Solid Launches with $20M to Automate AI Reliability
NYC-based startup Solid launched with a $20 million seed round to build an enterprise AI reliability platform. The company aims to automate "semantic engineering" to ensure LLM outputs meet accuracy, compliance, and reliability standards. Solid is hiring engineers to build monitoring and validation pipelines for regulated industries like finance and insurance.

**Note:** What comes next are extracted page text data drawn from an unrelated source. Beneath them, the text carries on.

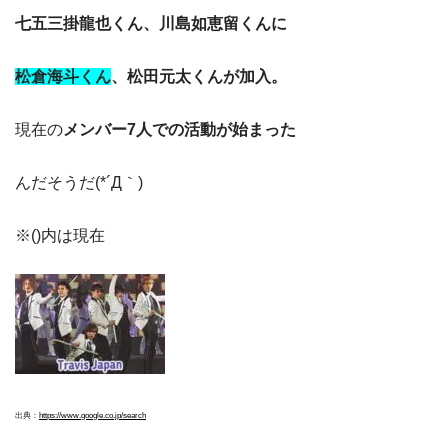
七五三掛龍也くん、川島如恵留くんに
松倉海斗くん
、松田元太くんが加入。
現在の
メンバー7人での活動が始まった
んだそうだ(*´Д｀)
※()内は現在
出典：
https://www.google.co.jp/search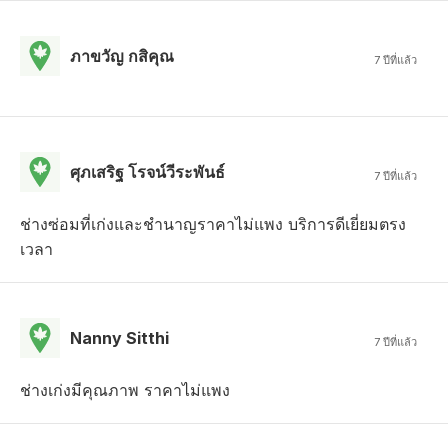
ภาขวัญ กสิคุณ
7 ปีที่แล้ว
ศุภเสริฐ โรจน์วีระพันธ์
7 ปีที่แล้ว
ช่างซ่อมที่เก่งและชำนาญราคาไม่แพง บริการดีเยี่ยมตรง
เวลา
Nanny Sitthi
7 ปีที่แล้ว
ช่างเก่งมีคุณภาพ ราคาไม่แพง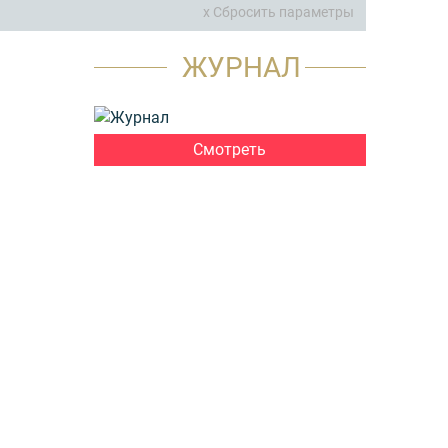
x Сбросить параметры
ЖУРНАЛ
Смотреть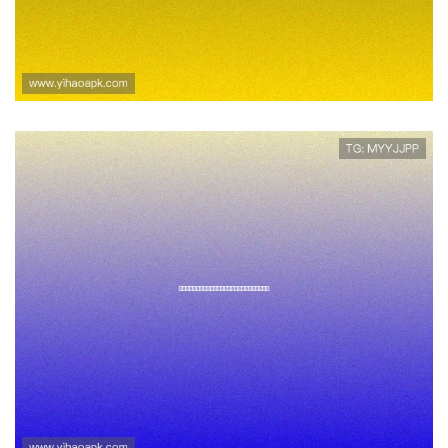
壹号电子娱乐pg高收益游戏推
荐及盈利技巧助你轻松实现财富
增值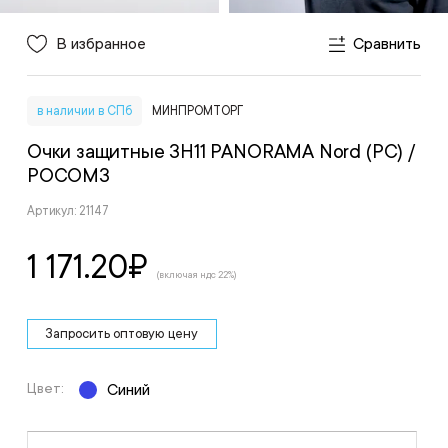
В избранное
Сравнить
в наличии в СПб
МИНПРОМТОРГ
Очки защитные ЗН11 PANORAMA Nord (PC)
/
РОСОМЗ
Артикул: 21147
1 171.20
₽
(включая ндс 22%)
Запросить оптовую цену
Цвет:
Синий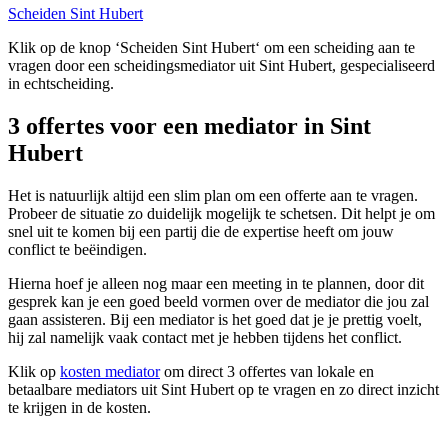
Scheiden Sint Hubert
Klik op de knop ‘Scheiden Sint Hubert‘ om een scheiding aan te
vragen door een scheidingsmediator uit Sint Hubert, gespecialiseerd
in echtscheiding.
3 offertes voor een mediator in Sint
Hubert
Het is natuurlijk altijd een slim plan om een offerte aan te vragen.
Probeer de situatie zo duidelijk mogelijk te schetsen. Dit helpt je om
snel uit te komen bij een partij die de expertise heeft om jouw
conflict te beëindigen.
Hierna hoef je alleen nog maar een meeting in te plannen, door dit
gesprek kan je een goed beeld vormen over de mediator die jou zal
gaan assisteren. Bij een mediator is het goed dat je je prettig voelt,
hij zal namelijk vaak contact met je hebben tijdens het conflict.
Klik op
kosten mediator
om direct 3 offertes van lokale en
betaalbare mediators uit Sint Hubert op te vragen en zo direct inzicht
te krijgen in de kosten.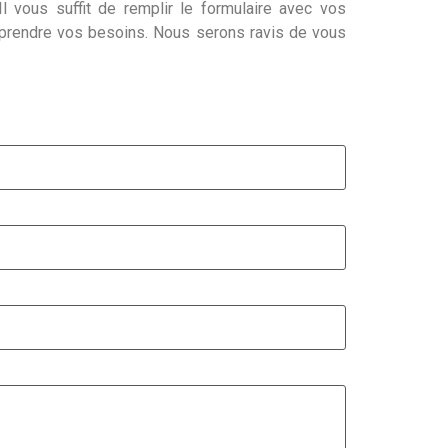
l vous suffit de remplir le formulaire avec vos
mprendre vos besoins. Nous serons ravis de vous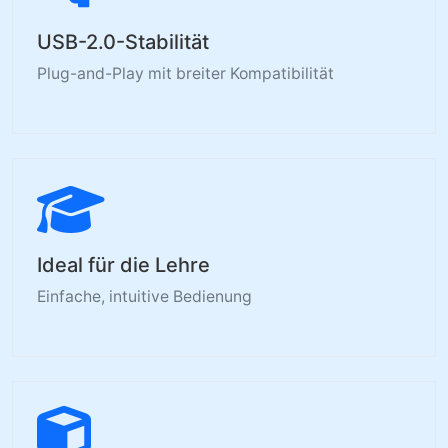
USB-2.0-Stabilität
Plug-and-Play mit breiter Kompatibilität
Ideal für die Lehre
Einfache, intuitive Bedienung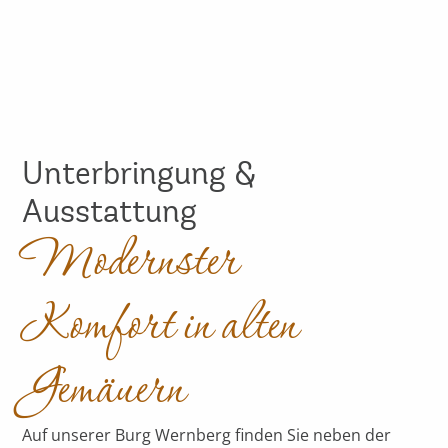
Unterbringung &
Ausstattung
Modernster
Komfort in alten
Gemäuern
Auf unserer Burg Wernberg finden Sie neben der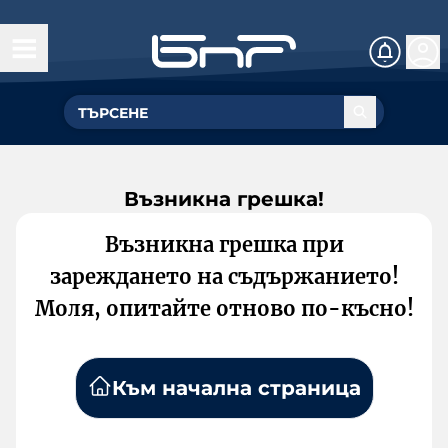
Възникна грешка!
Възникна грешка при
зареждането на съдържанието!
Моля, опитайте отново по-късно!
Към начална страница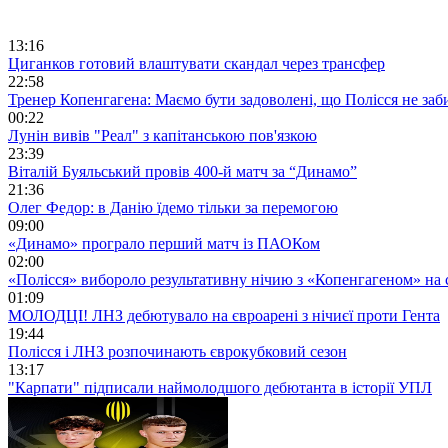
13:16
Циганков готовий влаштувати скандал через трансфер
22:58
Тренер Копенгагена: Маємо бути задоволені, що Полісся не заб
00:22
Лунін вивів "Реал" з капітанською пов'язкою
23:39
Віталій Буяльський провів 400-й матч за “Динамо”
21:36
Олег Федор: в Данію їдемо тільки за перемогою
09:00
«Динамо» програло перший матч із ПАОКом
02:00
«Полісся» вибороло результативну нічию з «Копенгагеном» на с
01:09
МОЛОДЦІ! ЛНЗ дебютувало на євроарені з нічиєї проти Гента
19:44
Полісся і ЛНЗ розпочинають єврокубковий сезон
13:17
"Карпати" підписали наймолодшого дебютанта в історії УПЛ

- The company's co-founders, CEO Yoni Leitersdorf and CTO Tal Segalov, are both second-time founders who previously served together in Unit 8200, the Israeli Defense Forces' elite signals intelligence unit. Leitersdorf's prior company, Indeni, was acquired by BlueCat. - The $20 million seed round was co-led by the venture creation firm Team8 and the VC firm SignalFire. According to the CEO, the round's size was increased at the investors' request, signaling strong conviction in the company's approach to a significant market problem. - Solid is positioning a new discipline it calls "semantic engineering," predicting the rise of "semantic engineers" who will be responsible for systematically defining and validating business logic for AI consumption. The company suggests that today's data analysts are well-positioned to evolve into this future role. - The platform creates a continuously updated "context graph" that acts as a single source of truth for business meaning, aiming to solve the issue of different teams defining key metrics like revenue or customer activity in conflicting ways. - Solid claims its platform can increase the accuracy of AI responses from a baseline of 20-30% to over 85%, while reducing the manual effort of maintaining business definitions by 50-70%. - The company has offices in both the United States and Israel and plans to use the funding to expand its U.S. sales team and grow its R&D team in Israel. - SurveyMonkey is an early customer, with its VP of Data stating that Solid provides a foundation where business definitions stay aligned as data evolves, allowing them to trust the outputs of their AI workflows.